Jonathan GoforthOne of the more unknown revivalists whose life has touched me deeply was a missionary to China by the name of Jonathan Goforth. This man had relatively small results in his ministry until he began a Biblical study of the Holy Spirit. Somehow as he studied the Third Person of the Trinity, he was changed. The Holy Spirit began to fall upon people, churches, and groups wherever he ministered. Multitudes were saved, and churches that had been laboring on for decades with almost no growth suddenly found new life and doubled and tripled in size.

Wherever Goforth went, he gave simple but convicting messages aimed toward the personal lives of the believers. He encouraged Christians who lived with guilt, broken relationships, and bad habits to repent and make things right with God and their brothers. He believed that then, and only then, would the Holy Spirit fall upon their churches and their community and bring the ungodly to Christ. Often the anointing of the Spirit would be so strong that Christians who had been regarded as pillars of their church would be on their faces on the floor, crying out bitterly to God for forgiveness. Others would rush to another believer with whom they had had a conflict, and eagerly ask their forgiveness. Often there would be times of confession where Christians would stand up one after another and confess their pride, or theft, or any number of other things.

At some point the climate of the meetings would change. The emphasis would shift to the sinners and Goforth would preach the simple gospel of Jesus Christ to them. Although he was not as dynamic as many of the more well-known preachers like Charles Spurgeon or D. L. Moody, still, sinners would be saved wholesale during his meetings. At the heart of Goforth’s revival theology was the belief that the Holy Spirit was more than eager to bring spiritual awakening to the people of God, but the obstacle of unconfessed and unrepentant sin must first be removed. Where there was prayer among the people of God, and repentance where it was needed, revival was sure to follow. In essence it was the book of Haggai all over again: turn from your disobedience and “from this day forth I will bless you.”
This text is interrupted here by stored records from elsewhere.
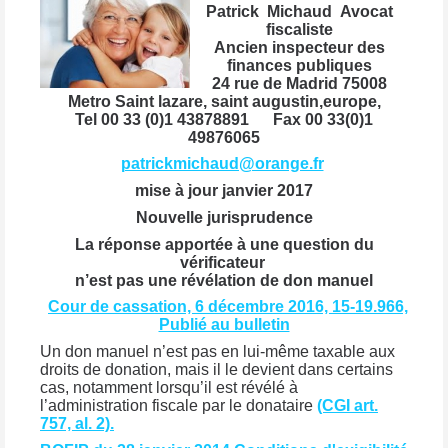
Patrick Michaud Avocat
fiscaliste
Ancien inspecteur des
finances publiques
24 rue de Madrid 75008
Metro Saint lazare, saint augustin,europe,
Tel 00 33 (0)1 43878891 Fax 00 33(0)1
49876065
patrickmichaud@orange.fr
mise à jour janvier 2017
Nouvelle jurisprudence
La réponse apportée à une question du
vérificateur
n’est pas une révélation de don manuel
Cour de cassation, 6 décembre 2016, 15-19.966,
Publié au bulletin
Un don manuel n’est pas en lui-même taxable aux
droits de donation, mais il le devient dans certains
cas, notamment lorsqu’il est révélé à
l’administration fiscale par le donataire
(CGI art.
757, al. 2).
But this principle is not only significant to the corporate people of God; it is just as relevant in our individual lives. Shortly after the Day of Pentecost the apostle Peter was preaching Jesus to a group of Jews in Jerusalem. After a brief impromptu sermon, he told his audience: “Repent therefore and be converted, that your sins may be blotted out, so that times of refreshing may come from the presence of the Lord” (Acts 3:19). He placed an unbreakable link between repentance and “times of refreshing.” Of course in that context he meant the refreshing waters of salvation that follow repentance and faith in Jesus, but the principle holds true throughout our lives, even after we have been born again. Often when we are tired and weary, and our lives feel as dry and lifeless as the Sahara Desert, what may be needed is repentance. Perhaps it is time to ask the Holy Spirit, “Is there anything in my life that I am either doing or not doing, that may be blocking the refreshing, life-giving waters of heaven from being poured out on me?”

The Bible tells us that “obedience is better than sacrifice.” In Haggai’s day, Israel could have had prayer meetings every day for decades, but until they repented of their unconcern and began to build the temple of God, there would have been no blessings. Sometimes it is the same with us. And after dealing with that area of offense, it may well be that we will hear God’s voice assuring us, “From this day forth I will bless you!”